[Saved data entries]

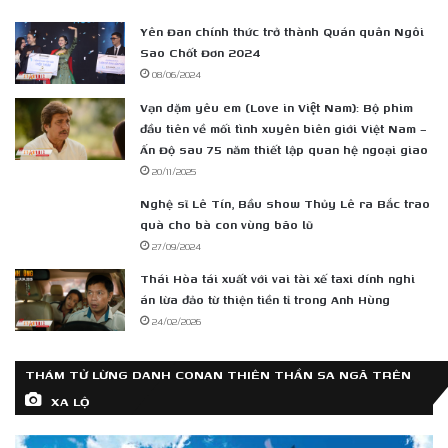
Yên Đan chính thức trở thành Quán quân Ngôi
Sao Chốt Đơn 2024
08/06/2024
Vạn dặm yêu em (Love in Việt Nam): Bộ phim
đầu tiên về mối tình xuyên biên giới Việt Nam –
Ấn Độ sau 75 năm thiết lập quan hệ ngoại giao
20/11/2025
Nghệ sĩ Lê Tín, Bầu show Thủy Lê ra Bắc trao
quà cho bà con vùng bão lũ
27/09/2024
Thái Hòa tái xuất với vai tài xế taxi dính nghi
án lừa đảo từ thiện tiền tỉ trong Anh Hùng
24/02/2026
THÁM TỬ LỪNG DANH CONAN THIÊN THẦN SA NGÃ TRÊN
XA LỘ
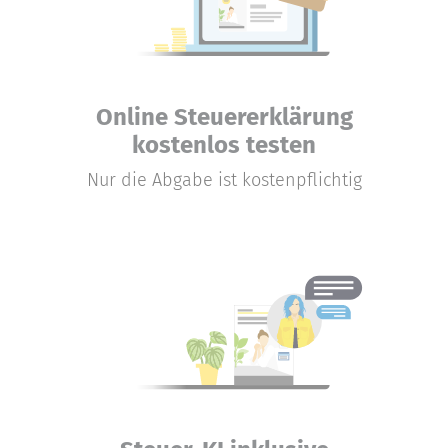
Online Steuererklärung
kostenlos testen
Nur die Abgabe ist kostenpflichtig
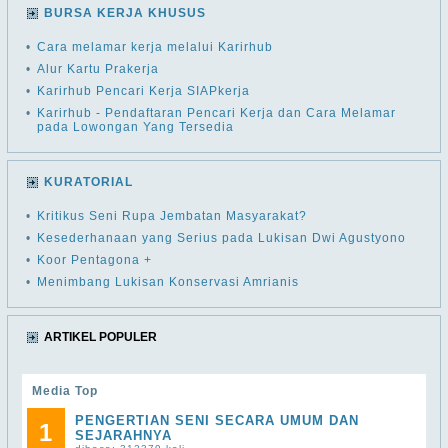
BURSA KERJA KHUSUS
•
Cara melamar kerja melalui Karirhub
•
Alur Kartu Prakerja
•
Karirhub Pencari Kerja SIAPkerja
•
Karirhub - Pendaftaran Pencari Kerja dan Cara Melamar
pada Lowongan Yang Tersedia
KURATORIAL
•
Kritikus Seni Rupa Jembatan Masyarakat?
•
Kesederhanaan yang Serius pada Lukisan Dwi Agustyono
•
Koor Pentagona +
•
Menimbang Lukisan Konservasi Amrianis
ARTIKEL POPULER
Media Top
PENGERTIAN SENI SECARA UMUM DAN
1
SEJARAHNYA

- [Exercise]
All of the records above should be reproduced exactly, with the pictures left out.

- [Problem solution]
Yên Đan chính thức trở thành Quán quân Ngôi
Sao Chốt Đơn 2024
08/06/2024
Vạn dặm yêu em (Love in Việt Nam): Bộ phim
đầu tiên về mối tình xuyên biên giới Việt Nam –
Ấn Độ sau 75 năm thiết lập quan hệ ngoại giao
20/11/2025
Nghệ sĩ Lê Tín, Bầu show Thủy Lê ra Bắc trao
quà cho bà con vùng bão lũ
27/09/2024
Thái Hòa tái xuất với vai tài xế taxi dính nghi
án lừa đảo từ thiện tiền tỉ trong Anh Hùng
24/02/2026
THÁM TỬ LỪNG DANH CONAN THIÊN THẦN SA NGÃ TRÊN
XA LỘ
Online Steuererklärung
kostenlos testen
Nur die Abgabe ist kostenpflichtig
BURSA KERJA KHUSUS
•
Cara melamar kerja melalui Karirhub
•
Alur Kartu Prakerja
•
Karirhub Pencari Kerja SIAPkerja
•
Karirhub - Pendaftaran Pencari Kerja dan Cara Melamar
pada Lowongan Yang Tersedia
KURATORIAL
•
Kritikus Seni Rupa Jembatan Masyarakat?
•
Kesederhanaan yang Serius pada Lukisan Dwi Agustyono
•
Koor Pentagona +
•
Menimbang Lukisan Konservasi Amrianis
ARTIKEL POPULER
Media Top
PENGERTIAN SENI SECARA UMUM DAN
1
SEJARAHNYA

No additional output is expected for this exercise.